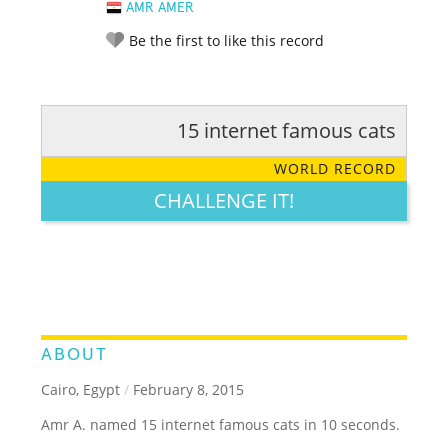
AMR AMER
Be the first to like this record
15 internet famous cats
RATE IT:
LEGENDARY
FUNNY
CUTE
CREATIVE
WORLD RECORD
GROSS
IMPRESSIVE
CHALLENGE IT!
ABOUT
Cairo, Egypt
/
February 8, 2015
Amr A. named 15 internet famous cats in 10 seconds.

◇ ◇ ◇ ◇ ◇ ◇ ◇

WHAT TO DO
Search the records for the word "famous" and copy out every line that holds it.

SOLVED PROBLEM
15 internet famous cats
Amr A. named 15 internet famous cats in 10 seconds.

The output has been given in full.